Thomas Warda said at the sentencing hearing for 52-year-old Mickey Gotwalt, that his client "didn't kill this girl," according to a court transcript obtained by The Saginaw News.
"I mean this isn't - I don't think she's gonna have psychological injury the rest of her life," Warda said Thursday. "I mean he'll be in prison, but, you know, she'll have forgotten all about this at some point." The molestations took place in July and August 2010.
Warda told Tuscola County Circuit Judge Patrick Joslyn that a reasonable sentence would be four to eight years in prison, and said Gotwalt wasn't a pedophile.
But the judge disagreed, saying the girl "will be impacted the rest of her life.

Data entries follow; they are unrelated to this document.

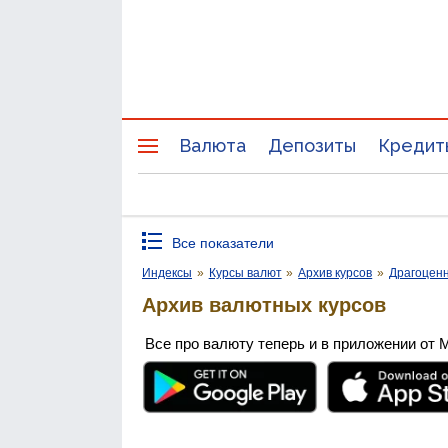
Валюта
Депозиты
Кредит
Все показатели
Индексы
»
Курсы валют
»
Архив курсов
»
Драгоцен
Архив валютных курсов
Все про валюту теперь и в приложении от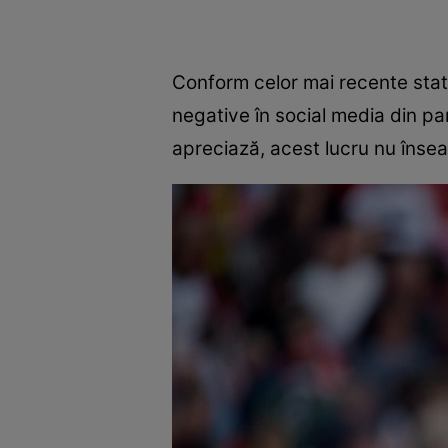
Conform celor mai recente stati
negative în social media din par
apreciază, acest lucru nu înse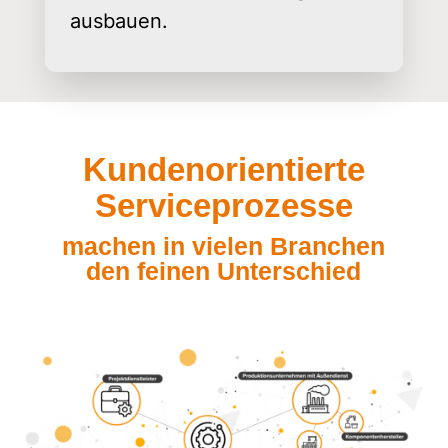
ausbauen.
Kundenorientierte
Serviceprozesse
machen in vielen Branchen
den feinen Unterschied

This just doesn't go away." He sentenced Gotwalt, of Tuscola County's Wells Township, from seven years and two months to 15 years in prison.

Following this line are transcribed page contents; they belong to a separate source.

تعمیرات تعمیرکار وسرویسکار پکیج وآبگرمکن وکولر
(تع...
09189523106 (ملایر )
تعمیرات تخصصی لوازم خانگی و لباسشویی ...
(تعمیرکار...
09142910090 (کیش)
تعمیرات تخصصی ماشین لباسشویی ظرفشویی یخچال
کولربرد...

Gotwalt pleaded guilty to crimes involving sexual touching of the girl in summer 2010, rather than sexual penetration, and acknowledged kissing her. His plea was accepted in return for dismissal of nine other alleged sex crimes against the female student.

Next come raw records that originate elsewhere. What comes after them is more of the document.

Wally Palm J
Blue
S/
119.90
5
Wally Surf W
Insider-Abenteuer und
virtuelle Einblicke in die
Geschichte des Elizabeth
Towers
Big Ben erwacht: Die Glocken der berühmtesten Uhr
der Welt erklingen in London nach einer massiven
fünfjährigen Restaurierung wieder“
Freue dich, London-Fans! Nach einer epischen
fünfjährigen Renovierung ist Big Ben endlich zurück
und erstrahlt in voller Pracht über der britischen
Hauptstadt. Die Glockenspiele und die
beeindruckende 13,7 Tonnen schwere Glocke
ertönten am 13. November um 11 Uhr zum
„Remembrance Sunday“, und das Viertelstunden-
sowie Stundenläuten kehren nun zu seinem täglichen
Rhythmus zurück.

According to the transcript, Tuscola County Prosecutor Mark E. Reene told the judge that Gotwalt, who is married, had purchased wedding rings that he was going to give to the teen. Renee said Gotwalt intended to kill the 14-year-old's mother and then flee the area with the teenager.
Reene also said Gotwalt's crimes will have a lifelong impact on the teenager.
"The hope is that over time that impact will be lessened, but to suggest that she will forget about this and move on, there's absolutely zero chance of that happening," Reene said.
On Friday, Warda said he stood by his remarks in court.
"I simply made those comments," Warda told The Associated Press. "The judge was upset. I just have to tell it like it is."
Warda said the girl fell in love with her coach and sent him hundreds of text messages. While conceding that the relationship was "completely inappropriate" and shouldn't have happened, he said Gotwalt was undergoing cancer treatment at the time and was suffering from depression.
"I'm not blaming the victim," Warda said. "I'm just saying there are circumstances here, but nobody wanted to hear them."
Gotwalt coached at Caro High School, about 80 miles north of Detroit. On Thursday, he apologized in court.
"I'd like to apologize to the victim, the victim's families, my families, wife and children, the community and this court," Gotwalt told the judge.
The Associated Press contributed to this report.